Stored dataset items
┏━━

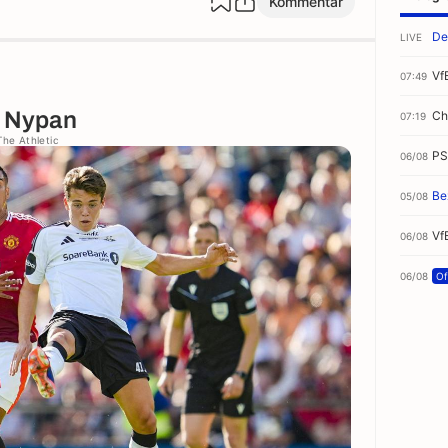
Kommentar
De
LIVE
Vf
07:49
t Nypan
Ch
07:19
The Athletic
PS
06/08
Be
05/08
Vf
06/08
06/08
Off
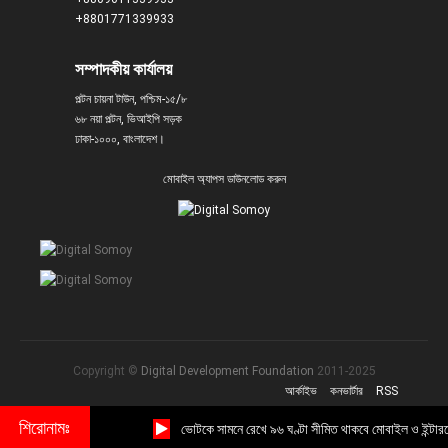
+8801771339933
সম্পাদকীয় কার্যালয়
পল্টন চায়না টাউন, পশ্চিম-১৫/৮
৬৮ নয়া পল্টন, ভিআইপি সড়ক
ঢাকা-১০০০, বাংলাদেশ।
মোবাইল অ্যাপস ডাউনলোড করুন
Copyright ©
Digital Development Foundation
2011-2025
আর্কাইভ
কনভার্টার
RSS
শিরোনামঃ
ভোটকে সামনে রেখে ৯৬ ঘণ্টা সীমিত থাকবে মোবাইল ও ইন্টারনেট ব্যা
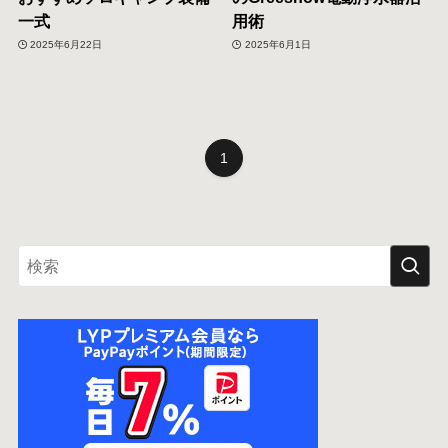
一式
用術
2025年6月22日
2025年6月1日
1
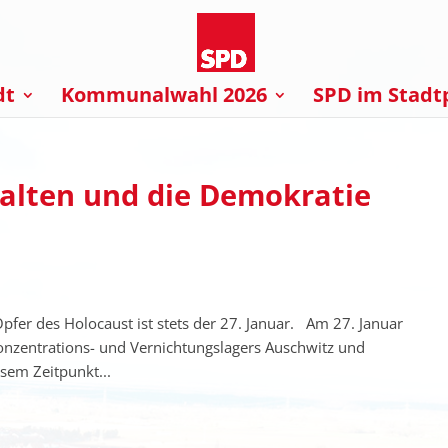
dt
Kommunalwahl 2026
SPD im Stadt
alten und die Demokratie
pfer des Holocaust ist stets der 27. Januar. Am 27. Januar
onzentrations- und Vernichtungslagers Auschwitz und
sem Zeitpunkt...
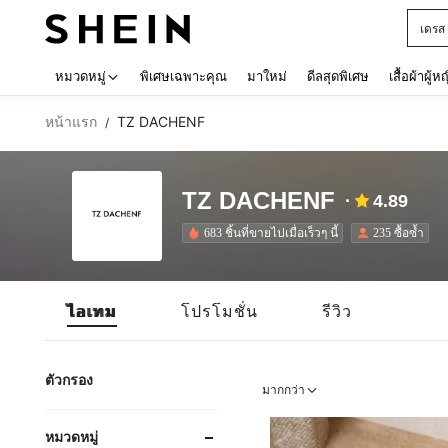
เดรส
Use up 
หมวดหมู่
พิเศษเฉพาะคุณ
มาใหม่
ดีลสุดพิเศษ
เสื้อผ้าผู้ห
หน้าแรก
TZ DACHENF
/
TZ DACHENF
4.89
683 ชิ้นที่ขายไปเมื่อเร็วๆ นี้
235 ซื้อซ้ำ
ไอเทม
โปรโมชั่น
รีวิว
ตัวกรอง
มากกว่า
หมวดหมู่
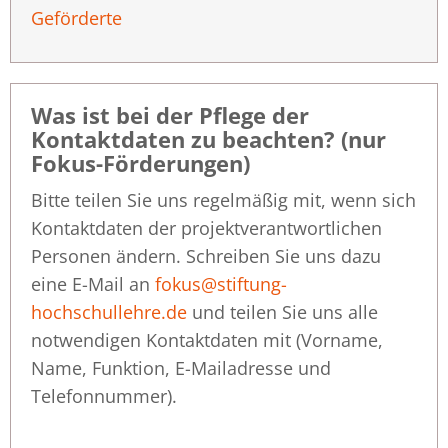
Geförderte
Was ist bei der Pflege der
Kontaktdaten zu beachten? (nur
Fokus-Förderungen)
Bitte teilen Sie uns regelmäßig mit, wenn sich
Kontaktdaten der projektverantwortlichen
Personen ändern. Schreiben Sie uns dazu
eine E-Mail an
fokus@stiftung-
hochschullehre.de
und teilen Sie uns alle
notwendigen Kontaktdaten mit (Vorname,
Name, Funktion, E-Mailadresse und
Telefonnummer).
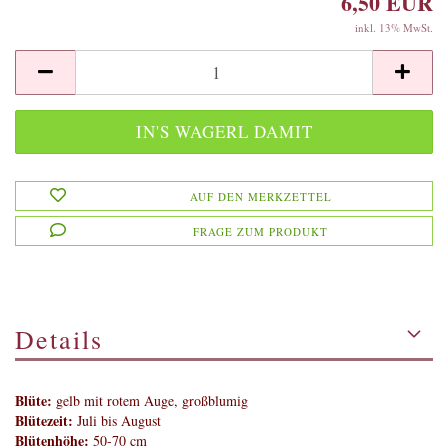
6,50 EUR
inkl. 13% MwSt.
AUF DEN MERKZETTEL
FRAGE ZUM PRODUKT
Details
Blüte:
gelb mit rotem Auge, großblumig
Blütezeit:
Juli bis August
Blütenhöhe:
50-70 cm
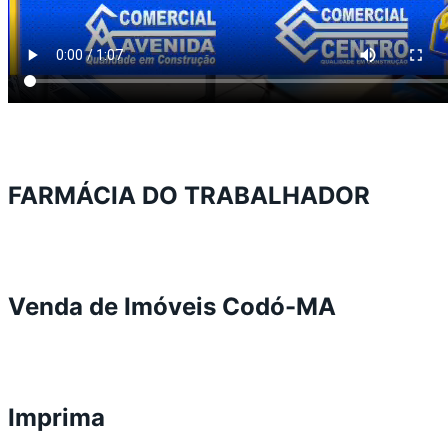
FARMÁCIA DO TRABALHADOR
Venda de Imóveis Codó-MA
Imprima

┗━━

* **Work order**:
The answer must be the number of lines in the records where the string "teilen" is found, stated alone.

* **Reply to the exercise**:
2